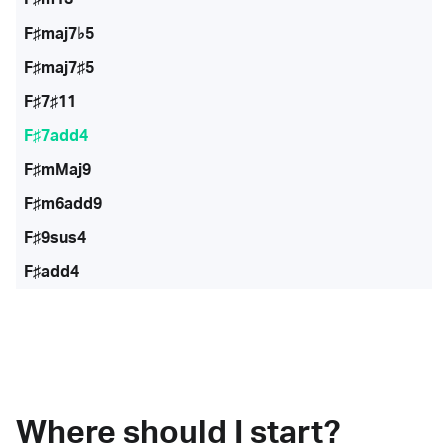
F♯maj7♭5
F♯maj7♯5
F♯7♯11
F♯7add4
F♯mMaj9
F♯m6add9
F♯9sus4
F♯add4
Where should I start?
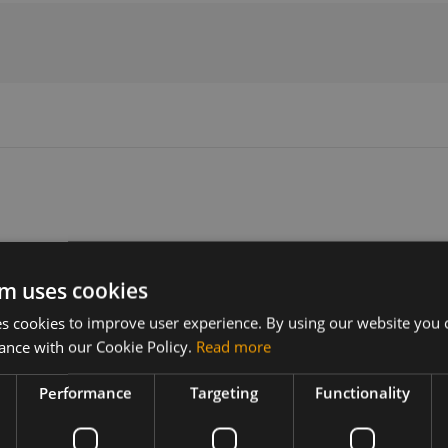
Version
Related products
R1
m uses cookies
 cookies to improve user experience. By using our website you c
ance with our Cookie Policy.
Read more
A setup on
Performance
Targeting
Functionality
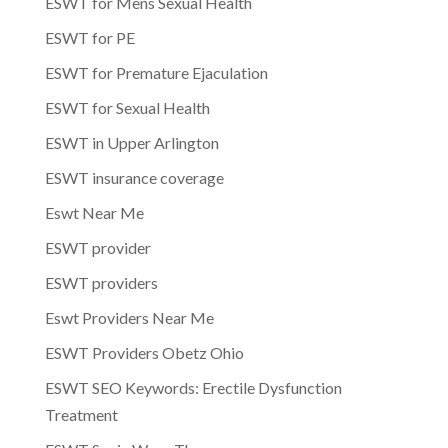
ESWT for Mens Sexual Health
ESWT for PE
ESWT for Premature Ejaculation
ESWT for Sexual Health
ESWT in Upper Arlington
ESWT insurance coverage
Eswt Near Me
ESWT provider
ESWT providers
Eswt Providers Near Me
ESWT Providers Obetz Ohio
ESWT SEO Keywords: Erectile Dysfunction
Treatment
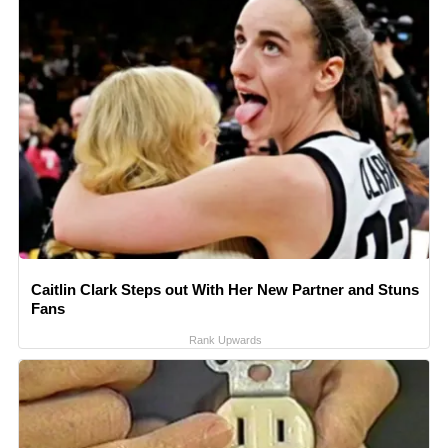
Caitlin Clark Steps out With Her New Partner and Stuns
Fans
Rank Upwards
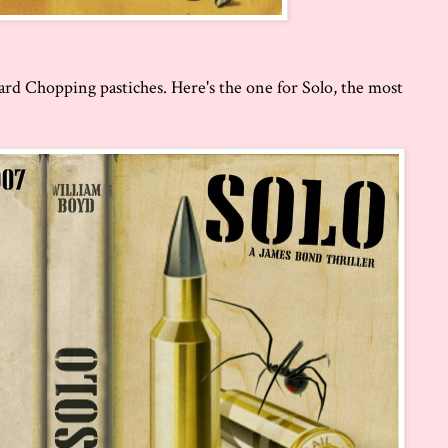
ard Chopping pastiches. Here's the one for Solo, the most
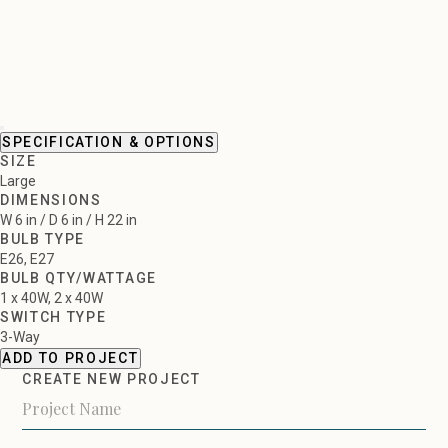
SPECIFICATION & OPTIONS
SIZE
Large
DIMENSIONS
W 6 in / D 6 in / H 22 in
BULB TYPE
E26, E27
BULB QTY/WATTAGE
1 x 40W, 2 x 40W
SWITCH TYPE
3-Way
ADD TO PROJECT
CREATE NEW PROJECT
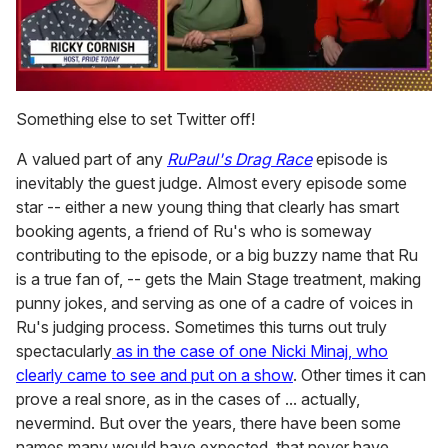
0
seconds
Something else to set Twitter off!
of
1
A valued part of any
RuPaul's Drag Race
episode is
minute,
15
inevitably the guest judge. Almost every episode some
seconds
star -- either a new young thing that clearly has smart
booking agents, a friend of Ru's who is someway
contributing to the episode, or a big buzzy name that Ru
is a true fan of, -- gets the Main Stage treatment, making
punny jokes, and serving as one of a cadre of voices in
Ru's judging process. Sometimes this turns out truly
spectacularly
as in the case of one Nicki Minaj, who
clearly came to see and put on a show
. Other times it can
prove a real snore, as in the cases of ... actually,
nevermind. But over the years, there have been some
names many would have expected, that never have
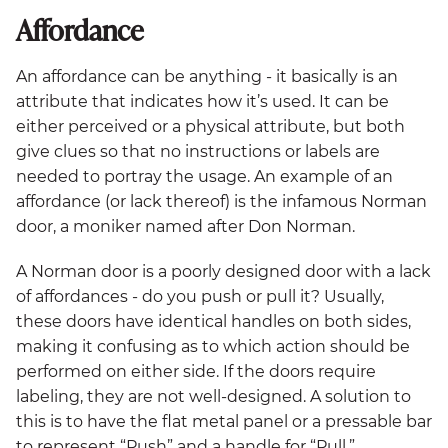
Affordance
An affordance can be anything - it basically is an
attribute that indicates how it’s used. It can be
either perceived or a physical attribute, but both
give clues so that no instructions or labels are
needed to portray the usage. An example of an
affordance (or lack thereof) is the infamous Norman
door, a moniker named after Don Norman.
A Norman door is a poorly designed door with a lack
of affordances - do you push or pull it? Usually,
these doors have identical handles on both sides,
making it confusing as to which action should be
performed on either side. If the doors require
labeling, they are not well-designed. A solution to
this is to have the flat metal panel or a pressable bar
to represent “Push” and a handle for “Pull.”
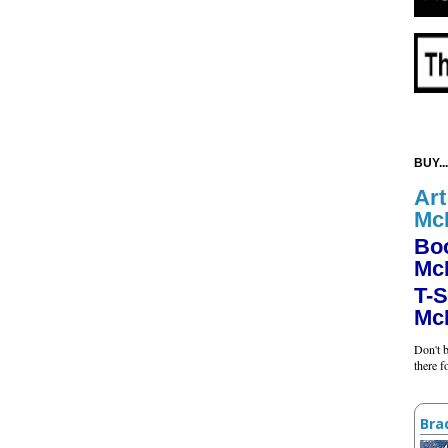
BUY...
Art
Mc
Bo
Mc
T-S
Mc
Don't b
there 
Bra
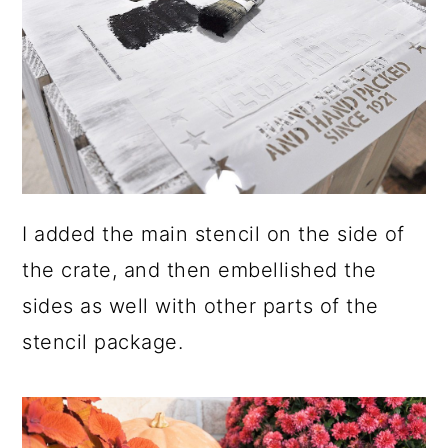
I added the main stencil on the side of
the crate, and then embellished the
sides as well with other parts of the
stencil package.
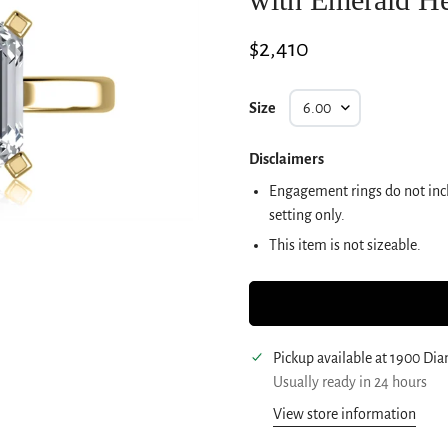
Regular
$2,410
price
Size
Disclaimers
Engagement rings do not incl
setting only.
This item is not sizeable.
Pickup available at
1900 Di
Usually ready in 24 hours
View store information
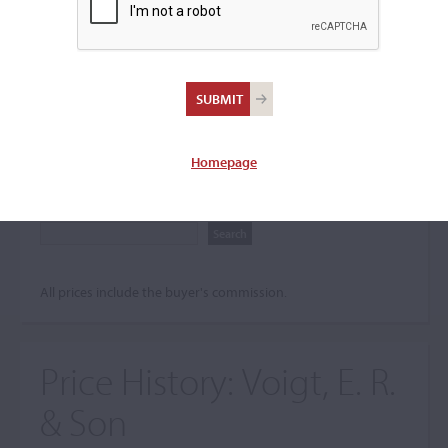
Search The Price History
Archives
City
Homepage
Maker name
All prices include the buyer's commission.
Price History:
Voigt, E. R.
& Son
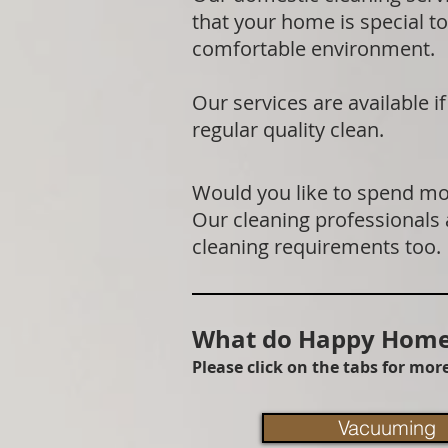
that your home is special to
comfortable environment.
Our services are available 
regular quality clean.
Would you like to spend mor
Our cleaning professionals
cleaning requirements too.
What do Happy Homes
Please click on the tabs for mo
Vacuuming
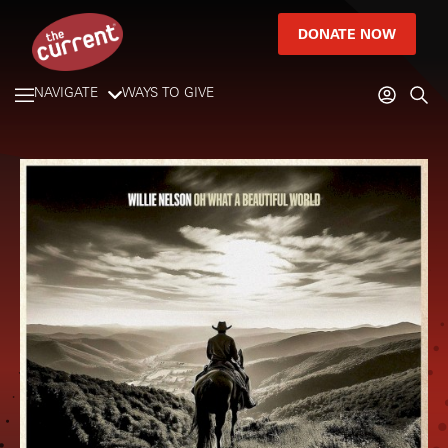
DONATE NOW
NAVIGATE
WAYS TO GIVE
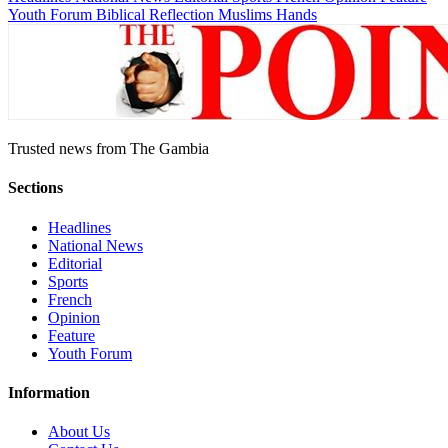
Youth Forum
Biblical Reflection
Muslims Hands
Trusted news from The Gambia
Sections
Headlines
National News
Editorial
Sports
French
Opinion
Feature
Youth Forum
Information
About Us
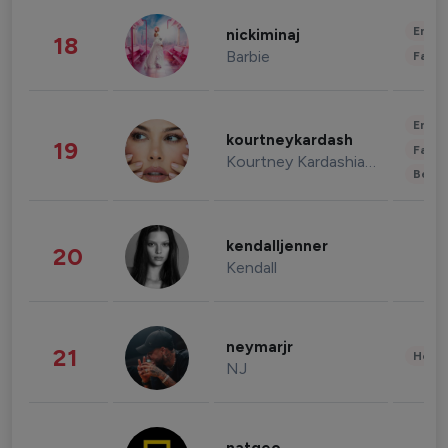
Enter
nickiminaj
18
Barbie
Fashi
Enter
kourtneykardash
19
Fashi
Kourtney Kardashian Barker
Beau
kendalljenner
20
Kendall
neymarjr
21
Healt
NJ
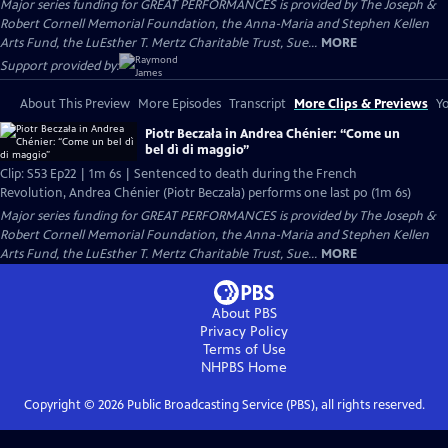
Major series funding for GREAT PERFORMANCES is provided by The Joseph &
Robert Cornell Memorial Foundation, the Anna-Maria and Stephen Kellen
Arts Fund, the LuEsther T. Mertz Charitable Trust, Sue...
MORE
Support provided by:
About This Preview
More Episodes
Transcript
More Clips & Previews
Yo
Piotr Beczała in Andrea Chénier: “Come un
bel dì di maggio”
Clip: S53 Ep22 | 1m 6s | Sentenced to death during the French
Revolution, Andrea Chénier (Piotr Beczała) performs one last po (1m 6s)
Major series funding for GREAT PERFORMANCES is provided by The Joseph &
Robert Cornell Memorial Foundation, the Anna-Maria and Stephen Kellen
Arts Fund, the LuEsther T. Mertz Charitable Trust, Sue...
MORE
About PBS
Privacy Policy
Terms of Use
NHPBS
Home
Copyright ©
2026
Public Broadcasting Service (PBS), all rights reserved.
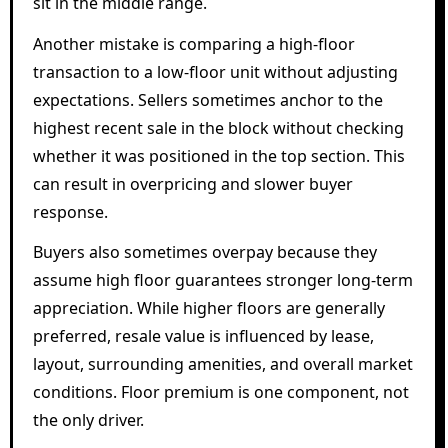
sit in the middle range.
Another mistake is comparing a high-floor
transaction to a low-floor unit without adjusting
expectations. Sellers sometimes anchor to the
highest recent sale in the block without checking
whether it was positioned in the top section. This
can result in overpricing and slower buyer
response.
Buyers also sometimes overpay because they
assume high floor guarantees stronger long-term
appreciation. While higher floors are generally
preferred, resale value is influenced by lease,
layout, surrounding amenities, and overall market
conditions. Floor premium is one component, not
the only driver.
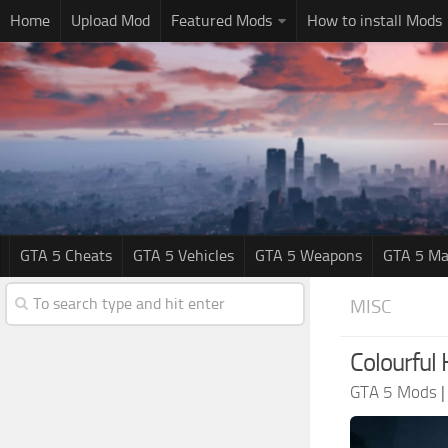
Home
Upload Mod
Featured Mods
How to install Mods
GTA 5 Cheats
GTA 5 Vehicles
GTA 5 Weapons
GTA 5 Ma
MISC
Colourful
GTA 5 Mods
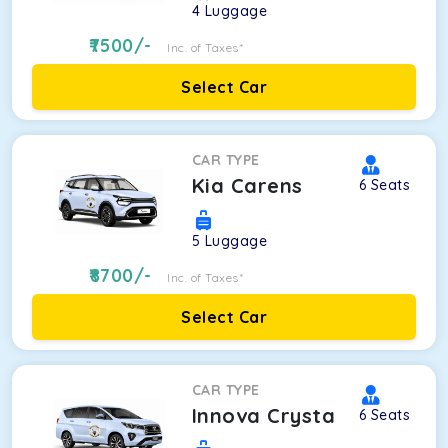
4
Luggage
7500
/-
Inc. of Taxes*
Select Car
CAR TYPE
Kia Carens
6
Seats
5
Luggage
8700
/-
Inc. of Taxes*
Select Car
CAR TYPE
Innova Crysta
6
Seats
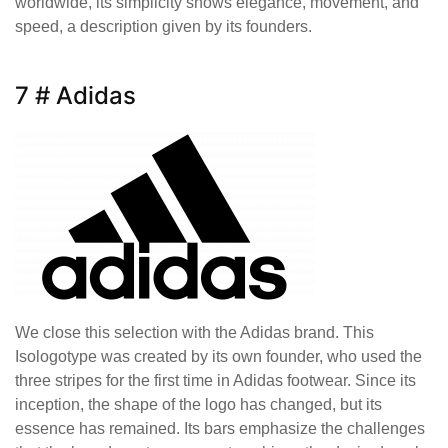
worldwide, its simplicity shows elegance, movement, and
speed, a description given by its founders.
7 # Adidas
We close this selection with the Adidas brand. This
Isologotype was created by its own founder, who used the
three stripes for the first time in Adidas footwear. Since its
inception, the shape of the logo has changed, but its
essence has remained. Its bars emphasize the challenges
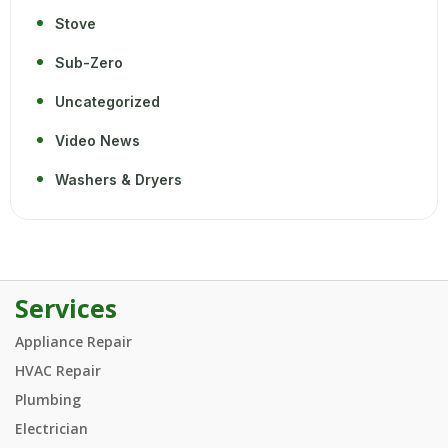
Stove
Sub-Zero
Uncategorized
Video News
Washers & Dryers
Services
Appliance Repair
HVAC Repair
Plumbing
Electrician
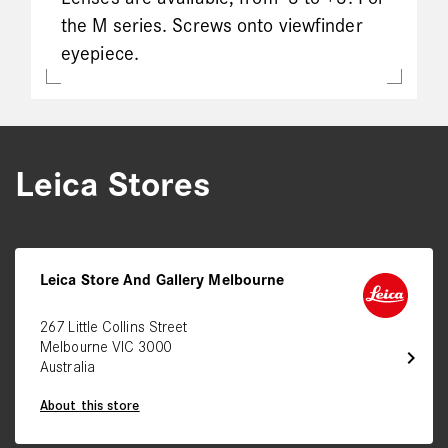
the M series. Screws onto viewfinder
eyepiece.
Leica Stores
Leica Store And Gallery Melbourne
267 Little Collins Street
Melbourne VIC 3000
chevron_right
Australia
About this store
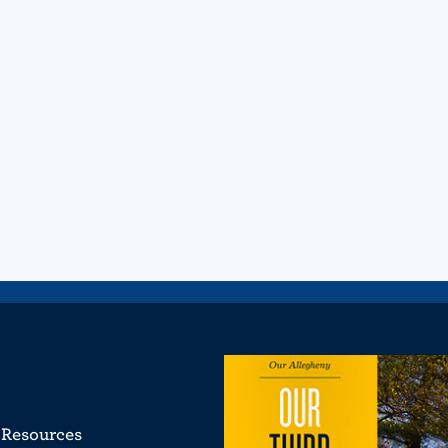
Resources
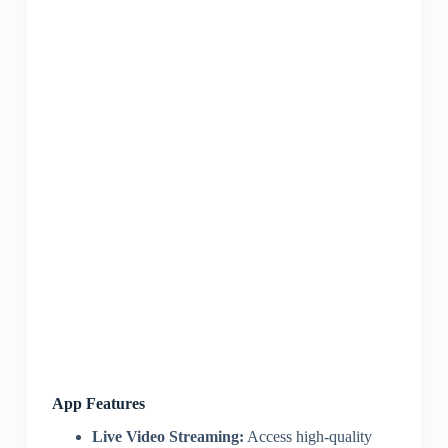
App Features
Live Video Streaming:
Access high-quality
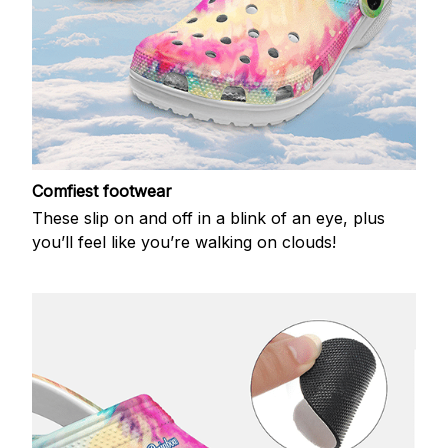
Comfiest footwear
These slip on and off in a blink of an eye, plus
you’ll feel like you’re walking on clouds!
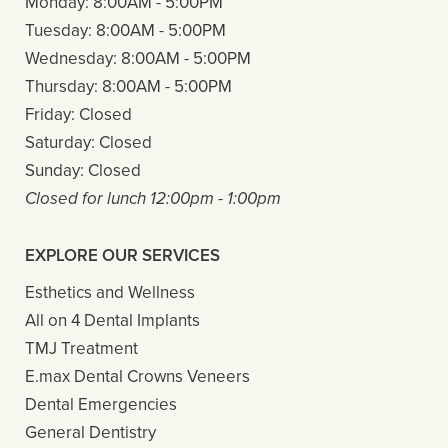
Monday:
8:00AM - 5:00PM
Tuesday:
8:00AM - 5:00PM
Wednesday:
8:00AM - 5:00PM
Thursday:
8:00AM - 5:00PM
Friday:
Closed
Saturday:
Closed
Sunday:
Closed
Closed for lunch 12:00pm - 1:00pm
EXPLORE OUR SERVICES
Esthetics and Wellness
All on 4 Dental Implants
TMJ Treatment
E.max Dental Crowns Veneers
Dental Emergencies
General Dentistry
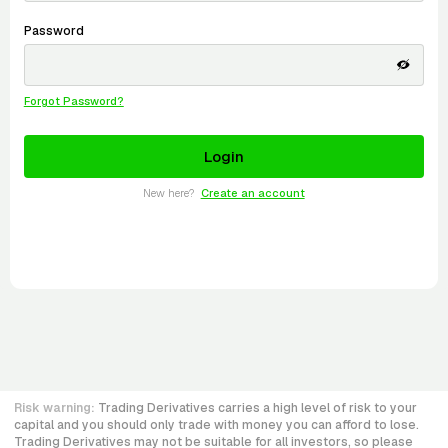
Password
Forgot Password?
New here?
Create an account
Risk warning:
Trading Derivatives carries a high level of risk to your
capital and you should only trade with money you can afford to lose.
Trading Derivatives may not be suitable for all investors, so please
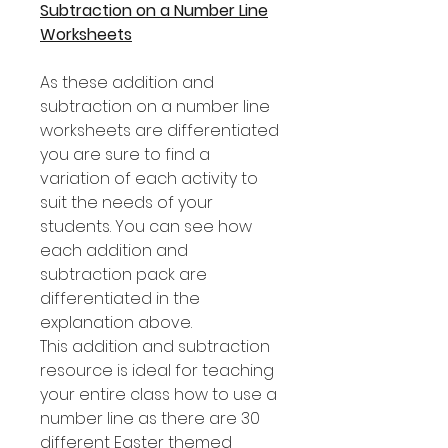
Subtraction on a Number Line
Worksheets
As these addition and
subtraction on a number line
worksheets are differentiated
you are sure to find a
variation of each activity to
suit the needs of your
students. You can see how
each addition and
subtraction pack are
differentiated in the
explanation above.
This addition and subtraction
resource is ideal for teaching
your entire class how to use a
number line as there are 30
different Easter themed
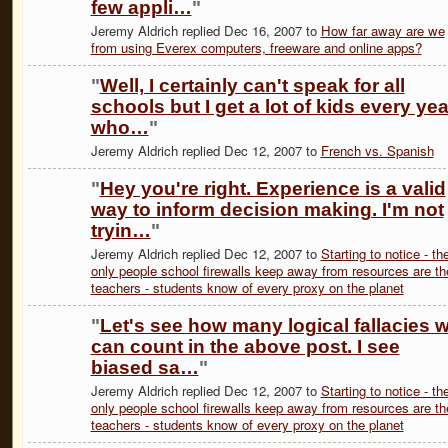
few appli…
"
Jeremy Aldrich replied Dec 16, 2007 to
How far away are we
from using Everex computers, freeware and online apps?
"
Well, I certainly can't speak for all
schools but I get a lot of kids every yea
who…
"
Jeremy Aldrich replied Dec 12, 2007 to
French vs. Spanish
"
Hey you're right. Experience is a valid
way to inform decision making. I'm not
tryin…
"
Jeremy Aldrich replied Dec 12, 2007 to
Starting to notice - th
only people school firewalls keep away from resources are th
teachers - students know of every proxy on the planet
"
Let's see how many logical fallacies 
can count in the above post. I see
biased sa…
"
Jeremy Aldrich replied Dec 12, 2007 to
Starting to notice - th
only people school firewalls keep away from resources are th
teachers - students know of every proxy on the planet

────────

ABOUT THIS TASK
What is needed is an exact copy of the lines from the start of the listing above through the line that holds "booking agents, a", with the pictures left out.

RESULT OF THIS EXERCISE
F♯maj7♭5
F♯maj7♯5
F♯7♯11
F♯7add4
F♯mMaj9
F♯m6add9
F♯9sus4
F♯add4
Where should I start?
Version
Related products
R1
m uses cookies
 cookies to improve user experience. By using our website you c
ance with our Cookie Policy.
Read more
A setup on
Performance
Targeting
Functionality
ESWT for Mens Sexual Health
ESWT for PE
ESWT for Premature Ejaculation
ESWT for Sexual Health
ESWT in Upper Arlington
ESWT insurance coverage
Eswt Near Me
ESWT provider
ESWT providers
Eswt Providers Near Me
ESWT Providers Obetz Ohio
ESWT SEO Keywords: Erectile Dysfunction
Treatment
Caitlin Clark Steps out With Her New Partner and Stuns
Fans
Rank Upwards
ard Chopping pastiches. Here's the one for Solo, the most
SPECIFICATION & OPTIONS
SIZE
Large
DIMENSIONS
W 6 in / D 6 in / H 22 in
BULB TYPE
E26, E27
BULB QTY/WATTAGE
1 x 40W, 2 x 40W
SWITCH TYPE
3-Way
ADD TO PROJECT
CREATE NEW PROJECT
0
seconds
Something else to set Twitter off!
of
1
A valued part of any
RuPaul's Drag Race
episode is
minute,
15
inevitably the guest judge. Almost every episode some
seconds
star -- either a new young thing that clearly has smart
booking agents, a friend of Ru's who is someway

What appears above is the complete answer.